Step 3) oxidative degradation conditions for each particle size are shown in table 10 below;

TABLE 10 example 5 oxidative degradation conditions for each particle size

。

Comparative example 1

A preparation method of high-density oxidized polyethylene wax is disclosed, wherein the step 1) is the same as the step 1, the step 2) is to introduce the molten high-density polyethylene wax obtained in the step 1) into an oxidation kettle, water, a dispersing agent with the concentration of 10 percent and benzoyl peroxide with the concentration of 5 percent of the weight of the high-density polyethylene wax are contained in the oxidation kettle, the temperature is increased to 130 ℃, the pressure is increased to 1.7MPa, air is continuously introduced for oxidation, and when the oxidation is carried out for 50 hours, 1 ton of high-density oxidized polyethylene wax with the detected acid value of 30 is prepared.

Comparative example 2

A preparation method of high-density oxidized polyethylene wax is provided, steps 1) and 3) are the same as example 1, and step 2) is that the high-density polyethylene wax in a molten state obtained in the step 1) is cooled and solidified, and then ground into powder by a grinder.

Performance testing

And (3) viscosity detection: the viscosity was measured using a Bohler fly viscometer at 150 ℃.

And (3) melting range detection: the melting point instrument is produced by Shanghai apparatus electro-physical optical instruments Limited company for detection.

Detection of a production cycle: the ratio of the time when all the high-density polyethylene resin is consumed to the total amount of the high-density polyethylene resin used.

And (3) acid value detection: according to GB/T264-1983.

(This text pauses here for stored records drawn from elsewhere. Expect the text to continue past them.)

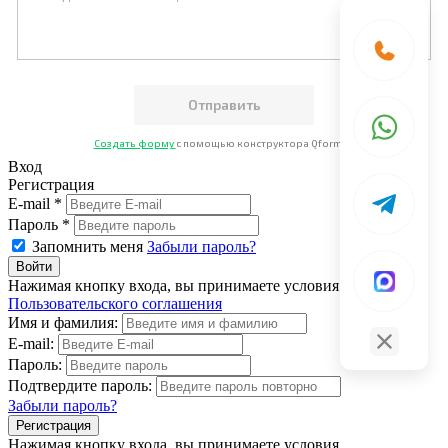
Создать форму
с помощью конструктора Qform.io
Вход
Регистрация
E-mail *
Пароль *
Запомнить меня
Забыли пароль?
Нажимая кнопку входа, вы принимаете условия
Пользовательского соглашения
Имя и фамилия:
E-mail:
Пароль:
Подтвердите пароль:
Забыли пароль?
Нажимая кнопку входа, вы принимаете условия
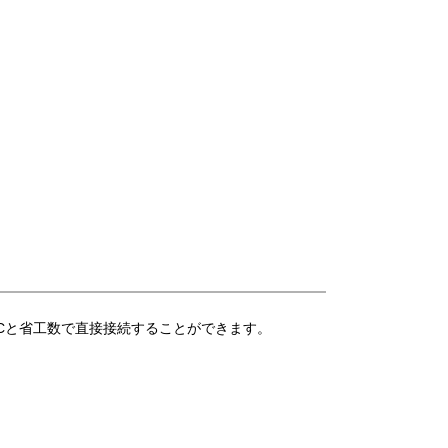
各社PLCと省工数で直接接続することができます。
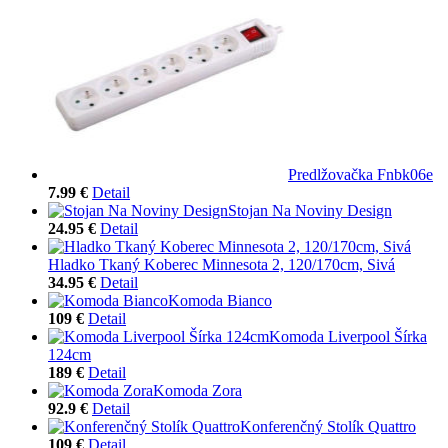
Predlžovačka Fnbk06e
7.99 €
Detail
Stojan Na Noviny Design
24.95 €
Detail
Hladko Tkaný Koberec Minnesota 2, 120/170cm, Sivá
34.95 €
Detail
Komoda Bianco
109 €
Detail
Komoda Liverpool Šírka
124cm
189 €
Detail
Komoda Zora
92.9 €
Detail
Konferenčný Stolík Quattro
109 €
Detail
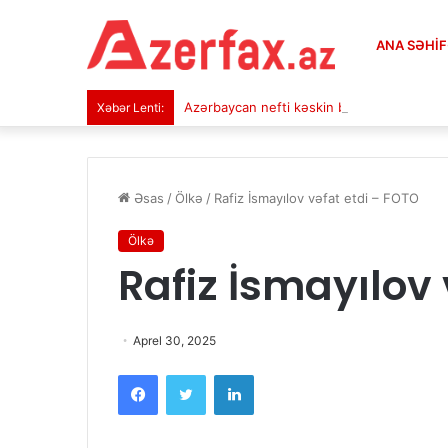
ANA SƏHI
Azərbaycan nefti kəskin bahalaşdı
Xəbər Lenti:
Əsas
/
Ölkə
/
Rafiz İsmayılov vəfat etdi – FOTO
Ölkə
Rafiz İsmayılov 
Aprel 30, 2025
Facebook
Twitter
LinkedIn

The performance test results are shown in Table 11 below;

TABLE 11 results of Performance testing

。

The high-density oxidized polyethylene wax obtained by the method has low and stable viscosity and small fluctuation range, because the high-density polyethylene wax obtained by the method adopts targeted oxidative degradation according to different particle sizes and different dispersion conditions, all the particle sizes can be fully oxidized, the problem that small particles are excessively oxidized and large particles are not oxidized is not considered, and the finished product does not have unoxidized raw materials; the finished products obtained in the embodiments 1-5 are short in melting range, stable in performance and easy to process subsequently, and the finished products with certain particle size can be used independently according to needs, so that the fluctuation ranges of the melting range, the viscosity and the like are further reduced, and the products and the performance are fine; in comparative examples 1-2, the polyethylene wax with over-dispersion (too small particle size) and under-dispersion (large particle size) needs to be considered at the same time, so that sufficient oxidation is difficult, and particularly in comparative example 2 after grinding, particles are densified, oxygen is difficult to permeate into the particles, and the oxidation effect is poor; the difference between the saponification value and the acid value is small in examples 1-5, because few byproducts are generated in the preparation process, particularly, few lipid substances are generated, the saponification value is stable, and the product quality is higher; in the embodiment 2, the production efficiency can be improved by adopting 15MPa high-pressure plunger pump injection, and meanwhile, more particles with the particle size of 75-250 microns are sprayed, so that the subsequent oxidative degradation is facilitated, and the performance of the obtained product is more stable.

The foregoing is directed to preferred embodiments of the present invention, other and further embodiments of the invention may be devised without departing from the basic scope thereof, and the scope thereof is determined by the claims that follow. However, any simple modification, equivalent change and modification of the above embodiments according to the technical essence of the present invention are within the protection scope of the technical solution of the present invention.